Today at the toilet site was more of the same. We mixed cement and then sat around while the contractor finished siding the other two walls. We had another held up today when it actually did rain and some of the newly laid cement started to drip. We quickly covered the walls by perching planks of wood over the top then mixed in the remaining cement before it could harden and patched up the dripping walls. This is ending up taking much longer than I expected - we thought we were going to be done by last weekend but my new prediction is that we'll finish by next Tuesday. If I'm right, I'll be bored for another week yet. All of my blisters are going away with all this sitting around. I thought about going over to help the road group for a couple of days just so I could feel useful, but then I really do want to see my project through to the end. At least there are occasionally entertaining visitors coming to the school. Yesterday a couple of people from the local chapter of the Youth Union came by and gave us a care package of coconut candy and sweetsoup fixings. Later a woman from the People's Committee complimented us on the path we'd made before. She said she was impressed that we'd never done anything like this before and were still able to do such a good job (at least that's what I'm extrapolating although if the direct translation was correct she actually said we did nothing at all before).

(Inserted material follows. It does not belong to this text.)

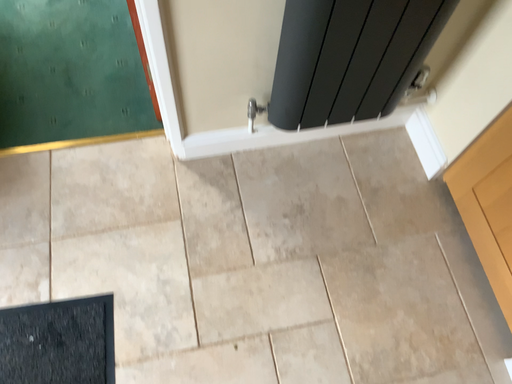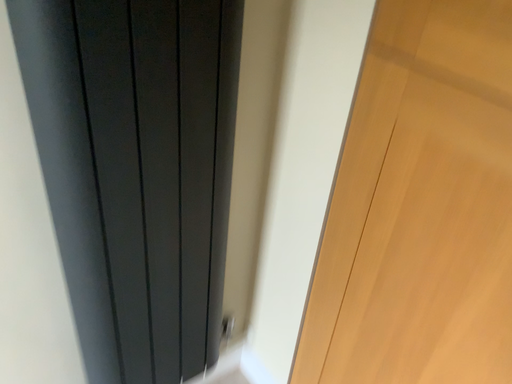 Question: Which way did the camera rotate in the video?

Choices:
 (A) rotated left
 (B) rotated right

Answer: (B) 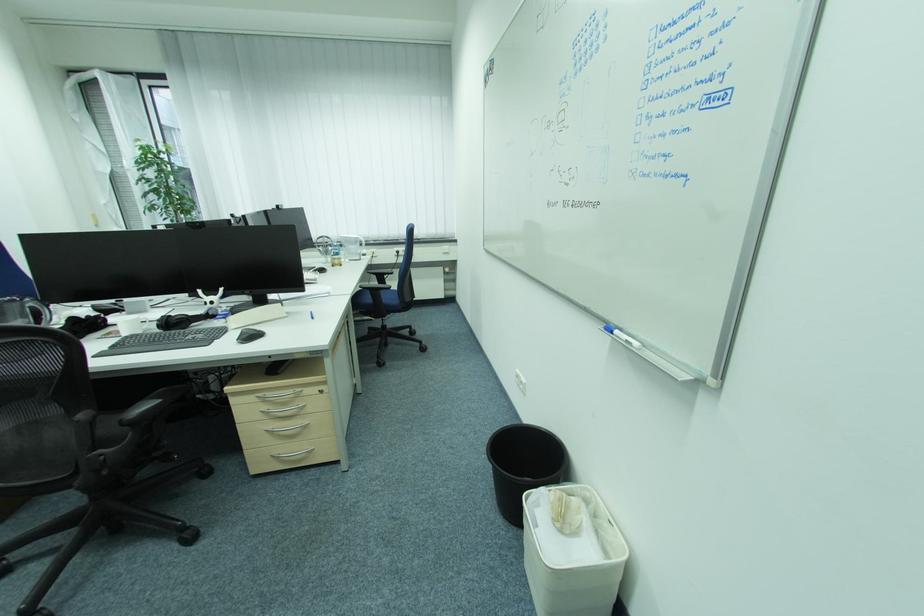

There was also a pig harvesting day which we were inadvertently thrown in the middle of. The owners were all sitting in a circle in front of the school chatting while the sellers weighed and painted a number on each pig before leading it to a canoe which was docked right next to our toilet. The pigs seemed perfectly fine but it was sad because I knew they were on their way to be slaughtered. But that's the fate of most the world's pigs I suppose. The riverboats here are awesome - they're thin wooden oversized canoes decorated with colorful blues and reds and painted eyes on the bow. As long as I stay here I may not get to do much but at least there are interesting sights and of course, lots of Vietnamese sweet tea.
I only taught about fifteen minutes of science class today. The rockets looked really great and were all decorated so creatively (one boy even made the tip of his rocket with the tip of an eye-dropper rather than paper) - I was impressed and the kids had a lot of fun with the launch. We then moved over to the little kids who were supposed to be having "fun time" which was completely unorganized today. We kept them occupied for about fifteen minutes with Wen and Khang's catapult (which we probably should have cleared with the People's Committee because they were looking on with concerned faces).
When we got back, Kendra, Van, and I got sugarcane from across the street and just sat outside the lobby talking about the differences between our perceptions of Vietnam and America. In the process, we met the owner of the hotel when he politely asked us to move our bikes so he could park his big-ass Chevy. You could tell this guy was loaded because an imported car like that is ridiculously expensive here and he was wearing clothes only recognizable to our generation because of "That 70's Show." It was kind of jarring to look at him because it's so different from how everyone here dresses. In Saigon, everyone wore Western clothes and that's true here only to a much lesser extent. Overall people are more comfortable here wearing traditional Vietnamese clothing like the single-colored shirt-pant combos for women. By comparison, the hotel owners pale yellow paisley shirt and polyester hot pants were a bit jarring.